DATASET =>
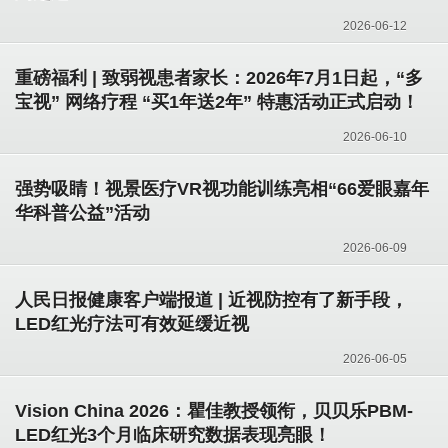
2026-06-12
重磅福利 | 致弱视患者家长：2026年7月1日起，“多
宝视” 网络疗程 “买1年送2年” 特惠活动正式启动！
2026-06-10
强势吸睛！视景医疗VR视功能训练亮相“66爱眼嘉年
华科普公益”活动
2026-06-09
人民日报健康客户端报道 | 近视防控有了新手段，
LED红光疗法可有效延缓近视
2026-06-05
Vision China 2026：瞿佳教授领衔，贝贝乐PBM-
LED红光3个月临床研究数据表现亮眼！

PROBLEM TO WORK ON =>
Write the data above out again exactly, minus its pictures.

RESPONSE FOR THIS EXERCISE =>
2026-06-12
重磅福利 | 致弱视患者家长：2026年7月1日起，“多
宝视” 网络疗程 “买1年送2年” 特惠活动正式启动！
2026-06-10
强势吸睛！视景医疗VR视功能训练亮相“66爱眼嘉年
华科普公益”活动
2026-06-09
人民日报健康客户端报道 | 近视防控有了新手段，
LED红光疗法可有效延缓近视
2026-06-05
Vision China 2026：瞿佳教授领衔，贝贝乐PBM-
LED红光3个月临床研究数据表现亮眼！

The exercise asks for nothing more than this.